DATA FOR THIS TASK below:

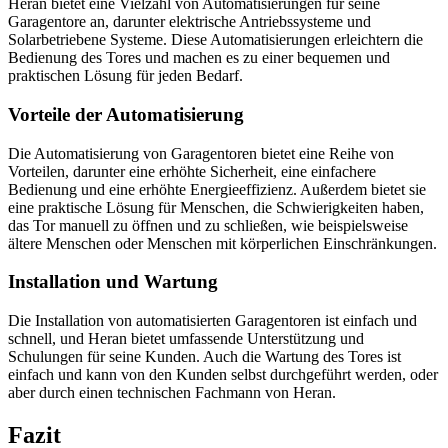
Heran bietet eine Vielzahl von Automatisierungen für seine
Garagentore an, darunter elektrische Antriebssysteme und
Solarbetriebene Systeme. Diese Automatisierungen erleichtern die
Bedienung des Tores und machen es zu einer bequemen und
praktischen Lösung für jeden Bedarf.
Vorteile der Automatisierung
Die Automatisierung von Garagentoren bietet eine Reihe von
Vorteilen, darunter eine erhöhte Sicherheit, eine einfachere
Bedienung und eine erhöhte Energieeffizienz. Außerdem bietet sie
eine praktische Lösung für Menschen, die Schwierigkeiten haben,
das Tor manuell zu öffnen und zu schließen, wie beispielsweise
ältere Menschen oder Menschen mit körperlichen Einschränkungen.
Installation und Wartung
Die Installation von automatisierten Garagentoren ist einfach und
schnell, und Heran bietet umfassende Unterstützung und
Schulungen für seine Kunden. Auch die Wartung des Tores ist
einfach und kann von den Kunden selbst durchgeführt werden, oder
aber durch einen technischen Fachmann von Heran.
Fazit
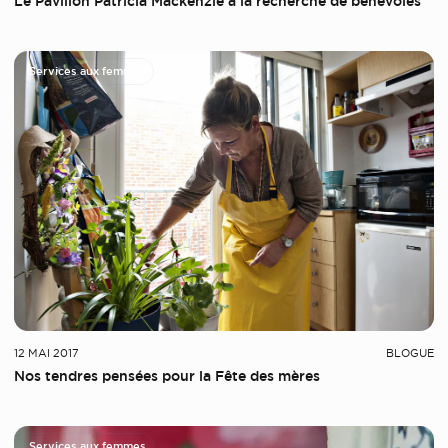
Le Pavillon Patricia Mackenzie à la recherche de bénévoles
Services aux femmes
12 MAI 2017
BLOGUE
Nos tendres pensées pour la Fête des mères
Services aux femmes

End of DATA FOR THIS TASK.

● TASK DIRECTIONS: The records are to be retyped in full and exactly, with no image carried over.

● SOLUTION TO THIS PROBLEM:
Heran bietet eine Vielzahl von Automatisierungen für seine
Garagentore an, darunter elektrische Antriebssysteme und
Solarbetriebene Systeme. Diese Automatisierungen erleichtern die
Bedienung des Tores und machen es zu einer bequemen und
praktischen Lösung für jeden Bedarf.
Vorteile der Automatisierung
Die Automatisierung von Garagentoren bietet eine Reihe von
Vorteilen, darunter eine erhöhte Sicherheit, eine einfachere
Bedienung und eine erhöhte Energieeffizienz. Außerdem bietet sie
eine praktische Lösung für Menschen, die Schwierigkeiten haben,
das Tor manuell zu öffnen und zu schließen, wie beispielsweise
ältere Menschen oder Menschen mit körperlichen Einschränkungen.
Installation und Wartung
Die Installation von automatisierten Garagentoren ist einfach und
schnell, und Heran bietet umfassende Unterstützung und
Schulungen für seine Kunden. Auch die Wartung des Tores ist
einfach und kann von den Kunden selbst durchgeführt werden, oder
aber durch einen technischen Fachmann von Heran.
Fazit
Le Pavillon Patricia Mackenzie à la recherche de bénévoles
Services aux femmes
12 MAI 2017
BLOGUE
Nos tendres pensées pour la Fête des mères
Services aux femmes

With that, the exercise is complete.